In [1]:
# This Python 3 environment comes with many helpful analytics libraries installed
# It is defined by the kaggle/python Docker image: https://github.com/kaggle/docker-python
# For example, here's several helpful packages to load

import numpy as np # linear algebra
import pandas as pd # data processing, CSV file I/O (e.g. pd.read_csv)

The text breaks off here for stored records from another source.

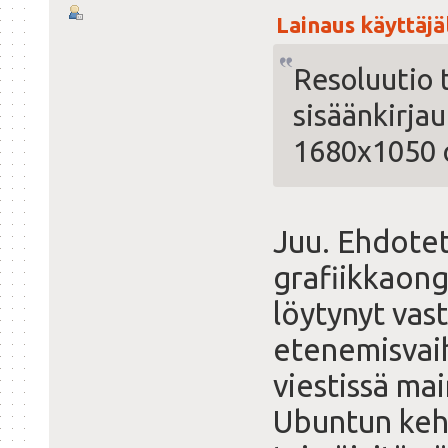
Lainaus käyttäjäl
Resoluutio 
sisäänkirjau
1680x1050 o
Juu. Ehdotet
grafiikkaong
löytynyt vas
etenemisvai
viestissä ma
Ubuntun kehi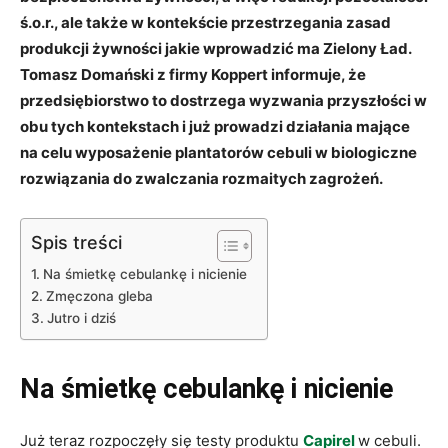
ś.o.r., ale także w kontekście przestrzegania zasad
produkcji żywności jakie wprowadzić ma Zielony Ład.
Tomasz Domański z firmy Koppert informuje, że
przedsiębiorstwo to dostrzega wyzwania przyszłości w
obu tych kontekstach i już prowadzi działania mające
na celu wyposażenie plantatorów cebuli w biologiczne
rozwiązania do zwalczania rozmaitych zagrożeń.
Spis treści
Na śmietkę cebulankę i nicienie
Zmęczona gleba
Jutro i dziś
Na śmietkę cebulankę i nicienie
Już teraz rozpoczęły się testy produktu
Capirel
w cebuli.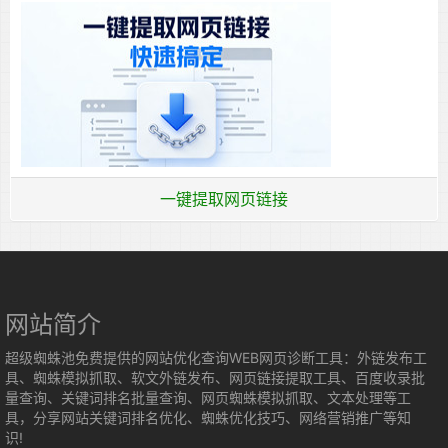
一键提取网页链接
网站简介
超级蜘蛛池免费提供的网站优化查询WEB网页诊断工具：外链发布工
具、蜘蛛模拟抓取、软文外链发布、网页链接提取工具、百度收录批
量查询、关键词排名批量查询、网页蜘蛛模拟抓取、文本处理等工
具，分享网站关键词排名优化、蜘蛛优化技巧、网络营销推广等知
识!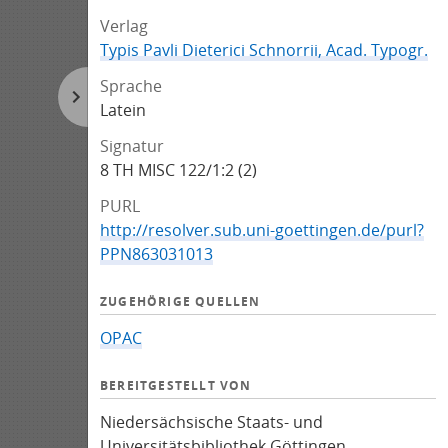
Verlag
Typis Pavli Dieterici Schnorrii, Acad. Typogr.
Sprache
Latein
Signatur
8 TH MISC 122/1:2 (2)
PURL
http://resolver.sub.uni-goettingen.de/purl?
PPN863031013
ZUGEHÖRIGE QUELLEN
OPAC
BEREITGESTELLT VON
Niedersächsische Staats- und
Universitätsbibliothek Göttingen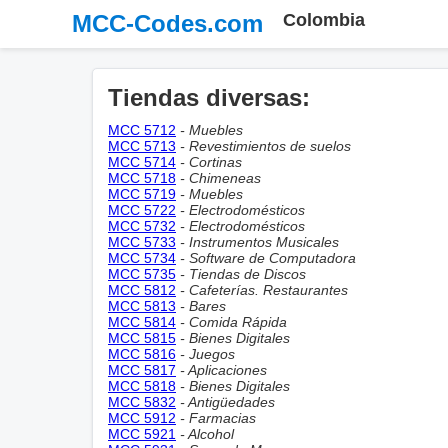
MCC-Codes.com
Colombia
Tiendas diversas:
MCC 5712
- Muebles
MCC 5713
- Revestimientos de suelos
MCC 5714
- Cortinas
MCC 5718
- Chimeneas
MCC 5719
- Muebles
MCC 5722
- Electrodomésticos
MCC 5732
- Electrodomésticos
MCC 5733
- Instrumentos Musicales
MCC 5734
- Software de Computadora
MCC 5735
- Tiendas de Discos
MCC 5812
- Cafeterías. Restaurantes
MCC 5813
- Bares
MCC 5814
- Comida Rápida
MCC 5815
- Bienes Digitales
MCC 5816
- Juegos
MCC 5817
- Aplicaciones
MCC 5818
- Bienes Digitales
MCC 5832
- Antigüedades
MCC 5912
- Farmacias
MCC 5921
- Alcohol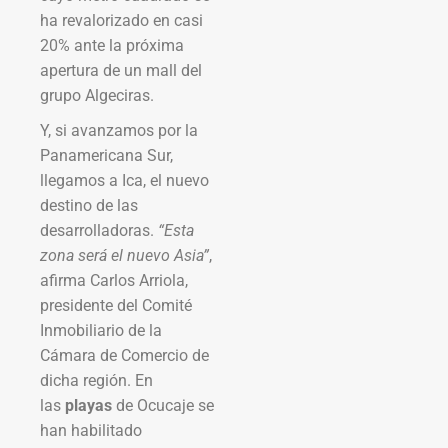
ha revalorizado en casi
20% ante la próxima
apertura de un mall del
grupo Algeciras.
Y, si avanzamos por la
Panamericana Sur,
llegamos a Ica, el nuevo
destino de las
desarrolladoras.
“Esta
zona será el nuevo Asia”
,
afirma Carlos Arriola,
presidente del Comité
Inmobiliario de la
Cámara de Comercio de
dicha región. En
las
playas
de Ocucaje se
han habilitado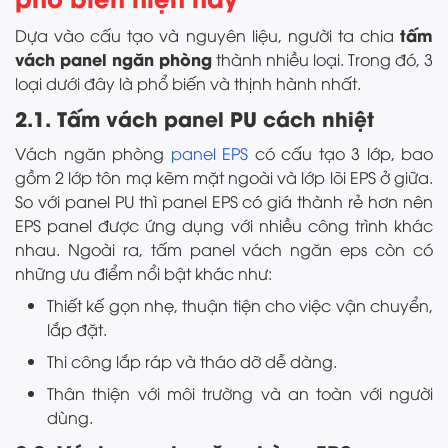
tấm
Dựa vào cấu tạo và nguyên liệu, người ta chia
vách panel ngăn phòng
thành nhiều loại. Trong đó, 3
loại dưới đây là phổ biến và thịnh hành nhất.
2.1. Tấm vách panel PU cách nhiệt
Vách ngăn phòng
panel EPS
có cấu tạo 3 lớp, bao
gồm 2 lớp tôn mạ kẽm mặt ngoài và lớp lõi EPS ở giữa.
So với panel PU thì panel EPS có giá thành rẻ hơn nên
EPS panel được ứng dụng với nhiều công trình khác
nhau. Ngoài ra, tấm panel vách ngăn eps còn có
những ưu điểm nổi bật khác như:
Thiết kế gọn nhẹ, thuận tiện cho việc vận chuyển,
lắp đặt.
Thi công lắp ráp và tháo dỡ dễ dàng.
Thân thiện với môi trường và an toàn với người
dùng.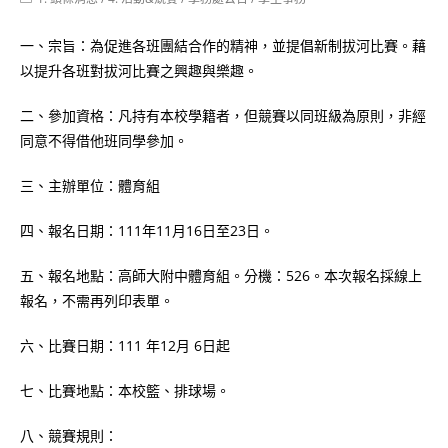
category:
一、宗旨：為促進各班團結合作的精神，並提倡新制拔河比賽。藉
以提升各班對拔河比賽之興趣與樂趣。
二、參加資格：凡持有本校學籍者，但競賽以同班級為原則，非經
同意不得借他班同學參加。
三、主辦單位：體育組
四、報名日期：111年11月16日至23日。
五、報名地點：高師大附中體育組。分機：526。本次報名採線上
報名，不需再列印表單。
六、比賽日期：111 年12月 6日起
七、比賽地點：本校籃、排球場。
八、競賽規則：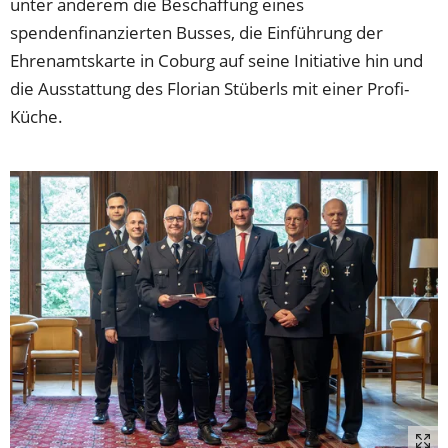
unter anderem die Beschaffung eines
spendenfinanzierten Busses, die Einführung der
Ehrenamtskarte in Coburg auf seine Initiative hin und
die Ausstattung des Florian Stüberls mit einer Profi-
Küche.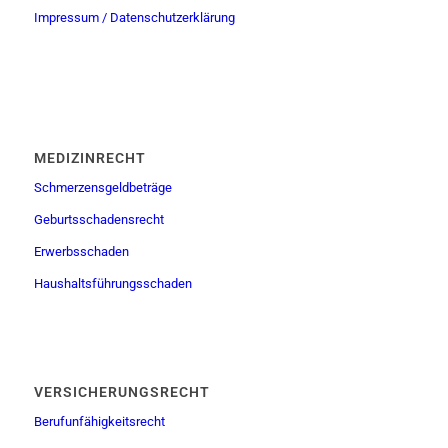
Impressum / Datenschutzerklärung
MEDIZINRECHT
Schmerzensgeldbeträge
Geburtsschadensrecht
Erwerbsschaden
Haushaltsführungsschaden
VERSICHERUNGSRECHT
Berufunfähigkeitsrecht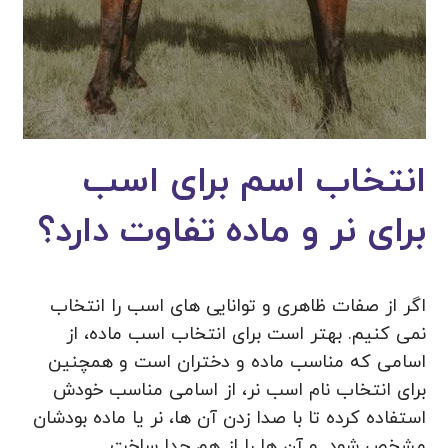
انتخاب اسم برای اسب
برای نر و ماده تفاوت دارد؟
اگر از صفات ظاهری و توانایی های اسب را انتخاب
نمی کنیم. بهتر است برای انتخاب اسب ماده، از
اسامی که مناسب ماده و دختران است و همچنین
برای انتخاب نام اسب نر، از اسامی مناسب خودش
استفاده کرده تا با صدا زدن آن ها، نر یا ماده بودشان
مشخص شود. و آن ها را از هم جدا ساخت.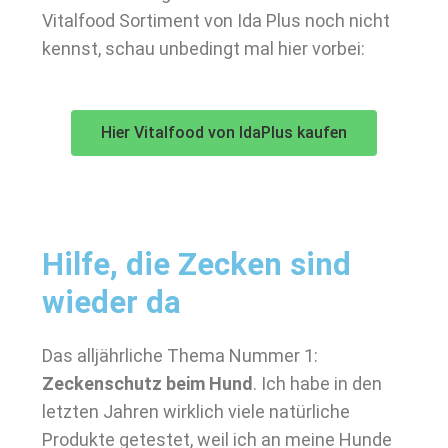
Vitalfood Sortiment von Ida Plus noch nicht
kennst, schau unbedingt mal hier vorbei:
Hier Vitalfood von IdaPlus kaufen
Hilfe, die Zecken sind
wieder da
Das alljährliche Thema Nummer 1:
Zeckenschutz beim Hund
. Ich habe in den
letzten Jahren wirklich viele natürliche
Produkte getestet, weil ich an meine Hunde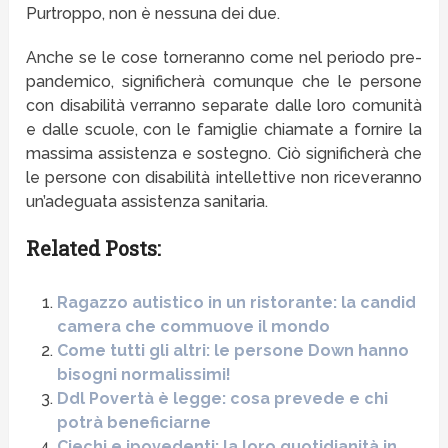
Purtroppo, non è nessuna dei due.
Anche se le cose torneranno come nel periodo pre-
pandemico, significherà comunque che le persone
con disabilità verranno separate dalle loro comunità
e dalle scuole, con le famiglie chiamate a fornire la
massima assistenza e sostegno. Ciò significherà che
le persone con disabilità intellettive non riceveranno
un’adeguata assistenza sanitaria.
Related Posts:
Ragazzo autistico in un ristorante: la candid
camera che commuove il mondo
Come tutti gli altri: le persone Down hanno
bisogni normalissimi!
Ddl Povertà è legge: cosa prevede e chi
potrà beneficiarne
Ciechi e ipovedenti: la loro quotidianità in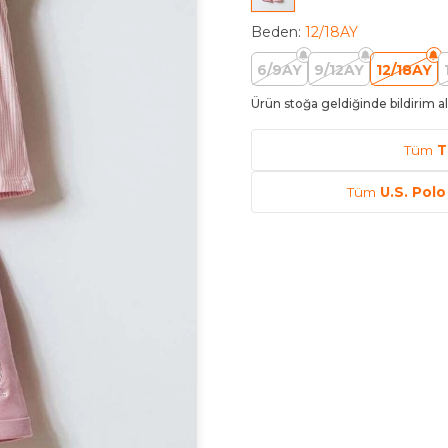
Beden
:
12/18AY
6/9AY
9/12AY
12/18AY
Ürün stoğa geldiğinde bildirim al
Tüm
T
Tüm
U.S. Pol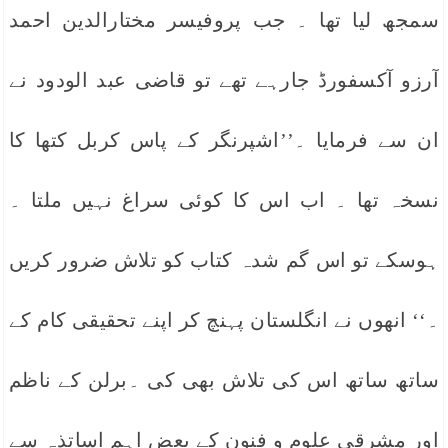
سمجھ لیا تھا ۔ جب پروفیسر مختارالدین احمد
آرزو آکسفورڈ جارہے تھے تو قاضی عبد الودود نے
ان سے فرمایا ۔’’اشپرنگر کے پاس کربل کتھا کا
نسخہ تھا ۔ اب اس کا کوئی سراغ نہیں ملتا ۔
ہوسکے تو اس گم شدہ کتاب کو تلاش ضرور کریں
۔‘‘ انھوں نے انگلستان پہنچ کر اپنے تحقیقی کام کے
ساتھ ساتھ اس کی تلاش بھی کی ۔برلن کے ناظم
اور مشرقی علوم و فنون کے بعض اہم اساتذہ سے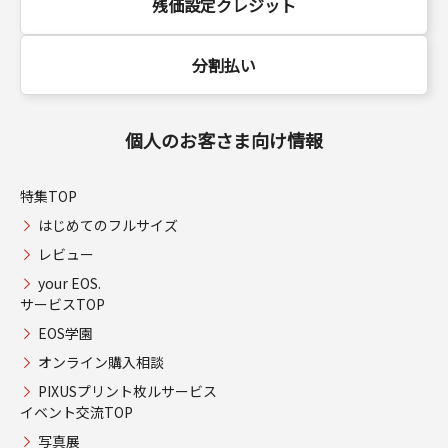
残価設定クレジット
分割払い
個人のお客さま向け情報
特集TOP
はじめてのフルサイズ
レビュー
your EOS.
サービスTOP
EOS学園
オンライン購入相談
PIXUSプリント枚ルサービス
イベント交流TOP
写真展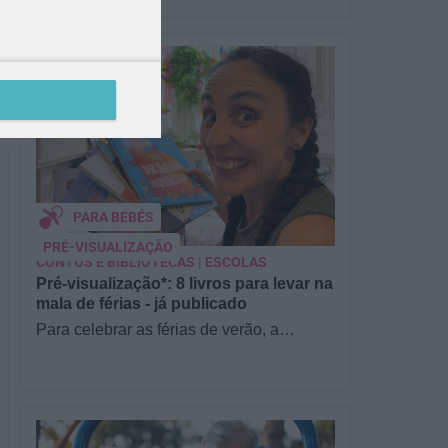
PARA BEBÉS
PRÉ-VISUALIZAÇÃO
CONTOS E BIBLIOTECAS | ESCOLAS
Pré-visualização*: 8 livros para levar na
mala de férias - já publicado
Para celebrar as férias de verão, a
Estrelas & Ouriços fez uma parceria com
a Sofia Vieira, da livraria…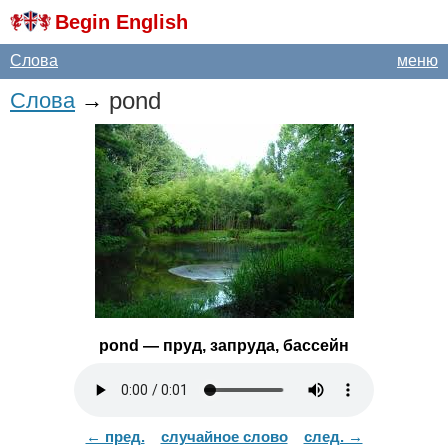
Begin English
Слова
меню
pond
Слова
→
pond
— пруд, запруда, бассейн
← пред.
случайное слово
след. →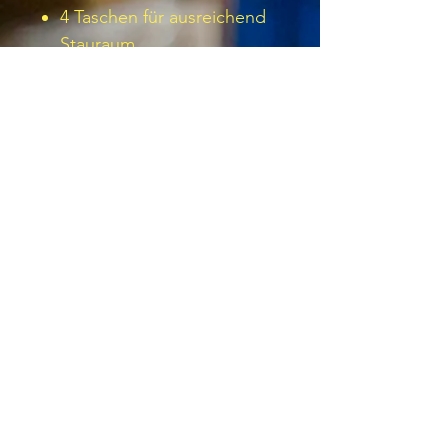
4 Taschen für ausreichend
Stauraum
Außenstoff :
Kingsmill Baumwolle mit
Texpel-Finish: 100%
Baumwolle 190g
Kontraststoff :
MeshAir Pro 100% Polyester
Netzstoff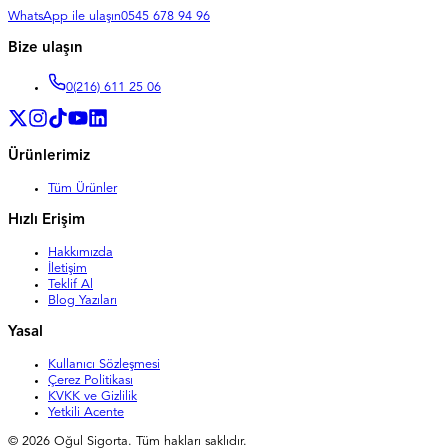
WhatsApp ile ulaşın
0545 678 94 96
Bize ulaşın
0
(216) 611 25 06
Ürünlerimiz
Tüm Ürünler
Hızlı Erişim
Hakkımızda
İletişim
Teklif Al
Blog Yazıları
Yasal
Kullanıcı Sözleşmesi
Çerez Politikası
KVKK ve Gizlilik
Yetkili Acente
©
2026
Oğul Sigorta. Tüm hakları saklıdır.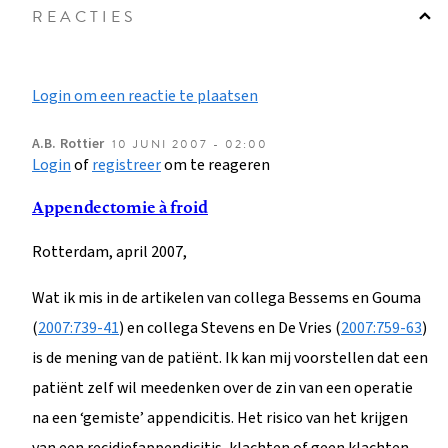
REACTIES
Login om een reactie te plaatsen
A.B.
Rottier
10 JUNI 2007 - 02:00
Login
of
registreer
om te reageren
Appendectomie à froid
Rotterdam, april 2007,
Wat ik mis in de artikelen van collega Bessems en Gouma
(
2007:739-41
) en collega Stevens en De Vries (
2007:759-63
)
is de mening van de patiënt. Ik kan mij voorstellen dat een
patiënt zelf wil meedenken over de zin van een operatie
na een ‘gemiste’ appendicitis. Het risico van het krijgen
van een recidiefappendicitis, klachten of geen klachten,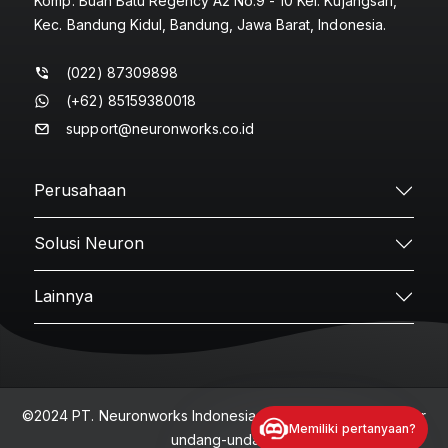
Komp. Buah Batu Regency A2 No.9 - 10 Kel. Kujangsari,
Kec. Bandung Kidul, Bandung, Jawa Barat, Indonesia.
(022) 87309898
(+62) 85159380018
support@neuronworks.co.id
Perusahaan
Solusi Neuron
Lainnya
©2024 PT. Neuronworks Indonesia - Seluruh hak cipta diatur
Memiliki pertanyaan?
undang-undang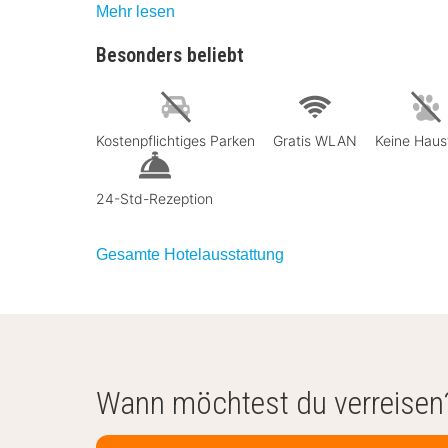
Mehr lesen
Besonders beliebt
Kostenpflichtiges Parken
Gratis WLAN
Keine Haus
24-Std-Rezeption
Gesamte Hotelausstattung
Wann möchtest du verreisen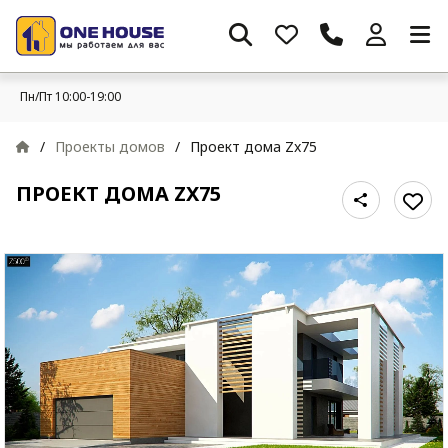
Пн/Пт 10:00-19:00
/
Проекты домов
/
Проект дома Zx75
ПРОЕКТ ДОМА ZX75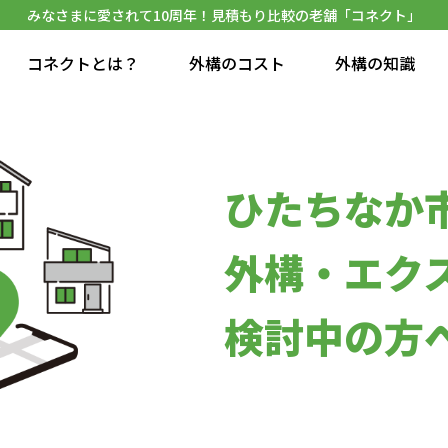
みなさまに愛されて10周年！見積もり比較の老舗「コネクト」
コネクトとは？
外構のコスト
外構の知識
ひたちなか
外構・エク
検討中の方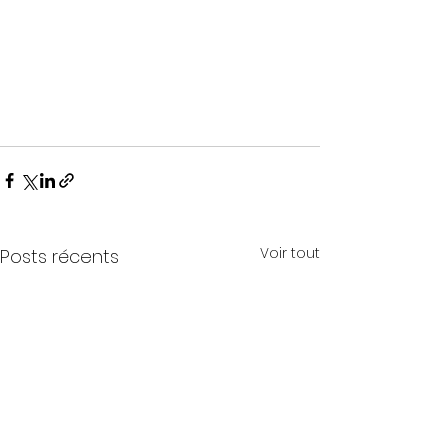
Voir tout
Posts récents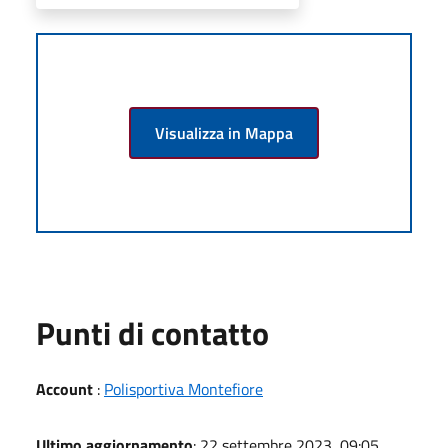
Visualizza in Mappa
Punti di contatto
Account
:
Polisportiva Montefiore
Ultimo aggiornamento
: 22 settembre 2023, 09:05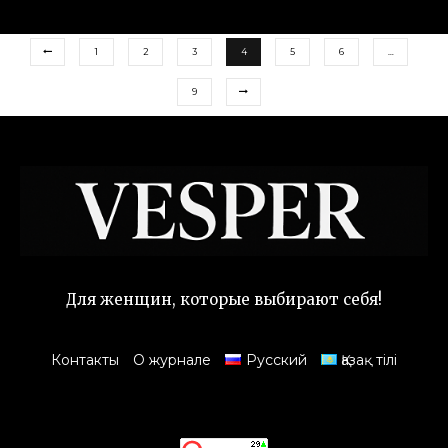
1
2
3
4
5
6
…
9
Для женщин, которые выбирают себя!
Контакты
О журнале
Русский
Қазақ тілі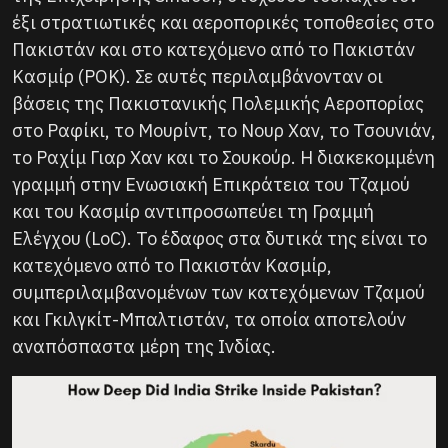
έξι στρατιωτικές και αεροπορικές τοποθεσίες στο
Πακιστάν και στο κατεχόμενο από το Πακιστάν
Κασμίρ (POK). Σε αυτές περιλαμβάνονταν οι
βάσεις της Πακιστανικής Πολεμικής Αεροπορίας
στο Ραφίκι, το Μουρίντ, το Νουρ Χαν, το Τσουνιάν,
το Ραχίμ Γιαρ Χαν και το Σουκούρ. Η διακεκομμένη
γραμμή στην Ενωσιακή Επικράτεια του Τζαμού
και του Κασμίρ αντιπροσωπεύει τη Γραμμή
Ελέγχου (LoC). Το έδαφος στα δυτικά της είναι το
κατεχόμενο από το Πακιστάν Κασμίρ,
συμπεριλαμβανομένων των κατεχόμενων Τζαμού
και Γκιλγκίτ-Μπαλτιστάν, τα οποία αποτελούν
αναπόσπαστα μέρη της Ινδίας.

# Input data files are available in the read-only "../input/" directory
# For example, running this (by clicking run or pressing Shift+Enter) will list all files under the input directory

import os
for dirname, _, filenames in os.walk('/kaggle/input'):
    for filename in filenames:
        print(os.path.join(dirname, filename))

# You can write up to 20GB to the current directory (/kaggle/working/) that gets preserved as output when you create a version using "Save & Run All" 
# You can also write temporary files to /kaggle/temp/, but they won't be saved outside of the current session

/kaggle/input/saas-2020-fall-cx-kaggle-compeition/sample_submission.csv
/kaggle/input/saas-2020-fall-cx-kaggle-compeition/train_features.csv
/kaggle/input/saas-2020-fall-cx-kaggle-compeition/test_features.csv
/kaggle/input/saas-2020-fall-cx-kaggle-compeition/train_targets.csv


# Career Exploration Kaggle Competition: Real Estate Price Prediction

### Table Of Contents

* [1. Exploratory Data Analysis](#eda)
* [2. Feature Engineering](#feature-engineering)
* [3. Modeling](#modeling)
    * [3.1 Validation and Evaluation](#validation)
    * [3.2 Linear Regression](#linear-regression)
    * [3.3 Regularized Regression](#reg)
    * [3.4 Random Forest](#random-forest)
    * [3.5 Neural Network](#nn)
    * [3.6 XGBoost](#xgb)


### Hosted by and maintained by the [Students Association of Applied Statistics (SAAS)](https://saas.berkeley.edu).  Authored by Derek Cai(dcai@berkeley.edu).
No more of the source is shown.